SUPPLIED MATERIAL: Begin

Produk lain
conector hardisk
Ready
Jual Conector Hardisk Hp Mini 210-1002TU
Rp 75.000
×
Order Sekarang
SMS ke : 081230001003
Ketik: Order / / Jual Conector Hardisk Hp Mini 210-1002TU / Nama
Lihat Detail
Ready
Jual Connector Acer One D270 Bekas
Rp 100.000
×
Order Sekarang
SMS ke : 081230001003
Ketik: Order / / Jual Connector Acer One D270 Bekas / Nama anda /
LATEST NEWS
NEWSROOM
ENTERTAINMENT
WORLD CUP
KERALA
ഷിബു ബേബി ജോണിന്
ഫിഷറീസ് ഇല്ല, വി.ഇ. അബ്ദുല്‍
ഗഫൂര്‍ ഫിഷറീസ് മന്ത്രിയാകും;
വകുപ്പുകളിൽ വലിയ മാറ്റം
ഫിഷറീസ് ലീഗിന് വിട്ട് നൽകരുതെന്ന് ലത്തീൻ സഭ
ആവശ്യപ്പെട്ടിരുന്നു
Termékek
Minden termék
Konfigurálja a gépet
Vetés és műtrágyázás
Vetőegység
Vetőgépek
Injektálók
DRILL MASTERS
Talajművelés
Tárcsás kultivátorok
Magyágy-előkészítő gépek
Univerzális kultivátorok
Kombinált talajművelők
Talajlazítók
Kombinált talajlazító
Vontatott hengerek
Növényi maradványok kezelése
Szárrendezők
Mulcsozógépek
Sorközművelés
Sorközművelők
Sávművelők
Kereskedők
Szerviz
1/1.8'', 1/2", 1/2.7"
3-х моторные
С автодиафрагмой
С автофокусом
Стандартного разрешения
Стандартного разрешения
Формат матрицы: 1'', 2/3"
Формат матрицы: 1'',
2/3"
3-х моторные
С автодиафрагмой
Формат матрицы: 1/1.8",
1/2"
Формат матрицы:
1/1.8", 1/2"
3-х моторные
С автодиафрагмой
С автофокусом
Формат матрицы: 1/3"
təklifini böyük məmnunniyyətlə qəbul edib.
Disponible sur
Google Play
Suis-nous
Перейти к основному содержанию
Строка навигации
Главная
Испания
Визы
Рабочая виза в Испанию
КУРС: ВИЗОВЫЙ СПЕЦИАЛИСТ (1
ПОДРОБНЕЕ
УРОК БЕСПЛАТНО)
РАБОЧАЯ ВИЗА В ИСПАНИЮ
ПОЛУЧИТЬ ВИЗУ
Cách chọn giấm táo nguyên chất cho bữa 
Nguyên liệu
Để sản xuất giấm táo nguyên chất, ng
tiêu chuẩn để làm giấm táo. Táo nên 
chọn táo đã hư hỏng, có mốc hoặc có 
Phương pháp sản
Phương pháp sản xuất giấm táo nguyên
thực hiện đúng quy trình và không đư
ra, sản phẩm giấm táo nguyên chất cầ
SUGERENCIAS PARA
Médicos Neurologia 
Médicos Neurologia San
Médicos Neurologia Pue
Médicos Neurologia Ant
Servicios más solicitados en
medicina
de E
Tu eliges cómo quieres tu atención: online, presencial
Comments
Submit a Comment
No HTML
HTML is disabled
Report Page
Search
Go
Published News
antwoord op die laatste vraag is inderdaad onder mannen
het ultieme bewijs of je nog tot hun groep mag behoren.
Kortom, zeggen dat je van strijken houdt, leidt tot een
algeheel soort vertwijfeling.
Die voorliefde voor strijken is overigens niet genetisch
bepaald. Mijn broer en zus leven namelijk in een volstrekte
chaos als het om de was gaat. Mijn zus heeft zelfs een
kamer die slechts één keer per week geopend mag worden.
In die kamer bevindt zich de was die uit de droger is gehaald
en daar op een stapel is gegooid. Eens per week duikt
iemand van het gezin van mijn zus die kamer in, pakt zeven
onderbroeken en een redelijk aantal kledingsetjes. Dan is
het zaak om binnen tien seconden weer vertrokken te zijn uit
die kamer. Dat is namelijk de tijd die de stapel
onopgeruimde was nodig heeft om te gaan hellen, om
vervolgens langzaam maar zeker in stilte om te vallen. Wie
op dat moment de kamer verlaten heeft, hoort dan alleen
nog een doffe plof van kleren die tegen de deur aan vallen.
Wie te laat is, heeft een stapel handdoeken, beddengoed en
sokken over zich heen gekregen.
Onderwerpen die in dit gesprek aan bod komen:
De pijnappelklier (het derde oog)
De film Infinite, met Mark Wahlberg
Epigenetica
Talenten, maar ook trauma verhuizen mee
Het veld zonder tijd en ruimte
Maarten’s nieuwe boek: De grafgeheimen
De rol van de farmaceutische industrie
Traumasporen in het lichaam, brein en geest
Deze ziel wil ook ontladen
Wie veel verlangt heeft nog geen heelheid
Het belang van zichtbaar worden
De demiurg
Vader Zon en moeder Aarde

SUPPLIED MATERIAL: End

_WHAT YOU NEED TO DO_
The answer must be a word-for-word restatement of the records.

_RESULT OF THIS TASK_
Produk lain
conector hardisk
Ready
Jual Conector Hardisk Hp Mini 210-1002TU
Rp 75.000
×
Order Sekarang
SMS ke : 081230001003
Ketik: Order / / Jual Conector Hardisk Hp Mini 210-1002TU / Nama
Lihat Detail
Ready
Jual Connector Acer One D270 Bekas
Rp 100.000
×
Order Sekarang
SMS ke : 081230001003
Ketik: Order / / Jual Connector Acer One D270 Bekas / Nama anda /
LATEST NEWS
NEWSROOM
ENTERTAINMENT
WORLD CUP
KERALA
ഷിബു ബേബി ജോണിന്
ഫിഷറീസ് ഇല്ല, വി.ഇ. അബ്ദുല്‍
ഗഫൂര്‍ ഫിഷറീസ് മന്ത്രിയാകും;
വകുപ്പുകളിൽ വലിയ മാറ്റം
ഫിഷറീസ് ലീഗിന് വിട്ട് നൽകരുതെന്ന് ലത്തീൻ സഭ
ആവശ്യപ്പെട്ടിരുന്നു
Termékek
Minden termék
Konfigurálja a gépet
Vetés és műtrágyázás
Vetőegység
Vetőgépek
Injektálók
DRILL MASTERS
Talajművelés
Tárcsás kultivátorok
Magyágy-előkészítő gépek
Univerzális kultivátorok
Kombinált talajművelők
Talajlazítók
Kombinált talajlazító
Vontatott hengerek
Növényi maradványok kezelése
Szárrendezők
Mulcsozógépek
Sorközművelés
Sorközművelők
Sávművelők
Kereskedők
Szerviz
1/1.8'', 1/2", 1/2.7"
3-х моторные
С автодиафрагмой
С автофокусом
Стандартного разрешения
Стандартного разрешения
Формат матрицы: 1'', 2/3"
Формат матрицы: 1'',
2/3"
3-х моторные
С автодиафрагмой
Формат матрицы: 1/1.8",
1/2"
Формат матрицы:
1/1.8", 1/2"
3-х моторные
С автодиафрагмой
С автофокусом
Формат матрицы: 1/3"
təklifini böyük məmnunniyyətlə qəbul edib.
Disponible sur
Google Play
Suis-nous
Перейти к основному содержанию
Строка навигации
Главная
Испания
Визы
Рабочая виза в Испанию
КУРС: ВИЗОВЫЙ СПЕЦИАЛИСТ (1
ПОДРОБНЕЕ
УРОК БЕСПЛАТНО)
РАБОЧАЯ ВИЗА В ИСПАНИЮ
ПОЛУЧИТЬ ВИЗУ
Cách chọn giấm táo nguyên chất cho bữa 
Nguyên liệu
Để sản xuất giấm táo nguyên chất, ng
tiêu chuẩn để làm giấm táo. Táo nên 
chọn táo đã hư hỏng, có mốc hoặc có 
Phương pháp sản
Phương pháp sản xuất giấm táo nguyên
thực hiện đúng quy trình và không đư
ra, sản phẩm giấm táo nguyên chất cầ
SUGERENCIAS PARA
Médicos Neurologia 
Médicos Neurologia San
Médicos Neurologia Pue
Médicos Neurologia Ant
Servicios más solicitados en
medicina
de E
Tu eliges cómo quieres tu atención: online, presencial
Comments
Submit a Comment
No HTML
HTML is disabled
Report Page
Search
Go
Published News
antwoord op die laatste vraag is inderdaad onder mannen
het ultieme bewijs of je nog tot hun groep mag behoren.
Kortom, zeggen dat je van strijken houdt, leidt tot een
algeheel soort vertwijfeling.
Die voorliefde voor strijken is overigens niet genetisch
bepaald. Mijn broer en zus leven namelijk in een volstrekte
chaos als het om de was gaat. Mijn zus heeft zelfs een
kamer die slechts één keer per week geopend mag worden.
In die kamer bevindt zich de was die uit de droger is gehaald
en daar op een stapel is gegooid. Eens per week duikt
iemand van het gezin van mijn zus die kamer in, pakt zeven
onderbroeken en een redelijk aantal kledingsetjes. Dan is
het zaak om binnen tien seconden weer vertrokken te zijn uit
die kamer. Dat is namelijk de tijd die de stapel
onopgeruimde was nodig heeft om te gaan hellen, om
vervolgens langzaam maar zeker in stilte om te vallen. Wie
op dat moment de kamer verlaten heeft, hoort dan alleen
nog een doffe plof van kleren die tegen de deur aan vallen.
Wie te laat is, heeft een stapel handdoeken, beddengoed en
sokken over zich heen gekregen.
Onderwerpen die in dit gesprek aan bod komen:
De pijnappelklier (het derde oog)
De film Infinite, met Mark Wahlberg
Epigenetica
Talenten, maar ook trauma verhuizen mee
Het veld zonder tijd en ruimte
Maarten’s nieuwe boek: De grafgeheimen
De rol van de farmaceutische industrie
Traumasporen in het lichaam, brein en geest
Deze ziel wil ook ontladen
Wie veel verlangt heeft nog geen heelheid
Het belang van zichtbaar worden
De demiurg
Vader Zon en moeder Aarde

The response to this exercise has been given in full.